=== What you need to do ===
Please output every entry below exactly as written, leaving out any pictures.
* * *
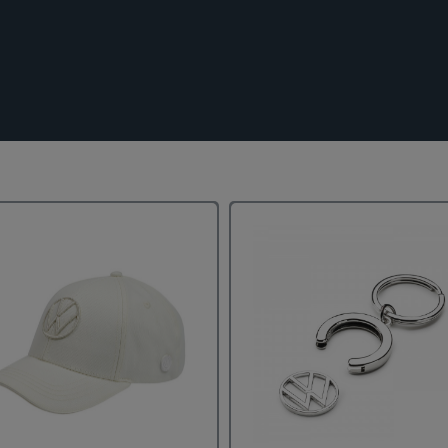
black_24dp 1_fi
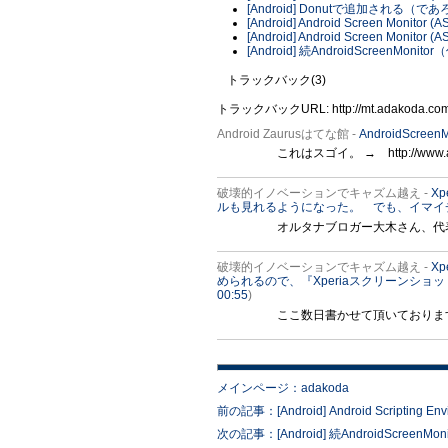
[Android] Donutで追加される（
[Android] Android Screen Monitor (A
[Android] Android Screen Monitor (A
[Android] 続AndroidScreenMonit
トラックバック(3)
トラックバックURL: http://mt.adakoda.com/m
Android Zaurusはてな館 -
AndroidScree
これはスゴイ。 → http://www.adako
破壊的イノベーションでキャズム越え -
X
ルも見れるようになった。 でも、イマイ
オルタナブロガー大木さん、代表
破壊的イノベーションでキャズム越え -
X
められるので、『Xperiaスクリーンシ
00:55
)
ここ数日書かせて頂いております
メインページ：adakoda
前の記事：[Android] Android Scripting Env
次の記事：[Android] 続AndroidScreenMo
* * *
=== Output of the task ===
black_24dp 1_fi
[Android] Donutで追加される（
[Android] Android Screen Monitor (A
[Android] Android Screen Monitor (A
[Android] 続AndroidScreenMonit
トラックバック(3)
トラックバックURL: http://mt.adakoda.com/m
Android Zaurusはてな館 -
AndroidScree
これはスゴイ。 → http://www.adako
破壊的イノベーションでキャズム越え -
X
ルも見れるようになった。 でも、イマイ
オルタナブロガー大木さん、代表
破壊的イノベーションでキャズム越え -
X
められるので、『Xperiaスクリーンシ
00:55
)
ここ数日書かせて頂いております
メインページ：adakoda
前の記事：[Android] Android Scripting Env
次の記事：[Android] 続AndroidScreenMo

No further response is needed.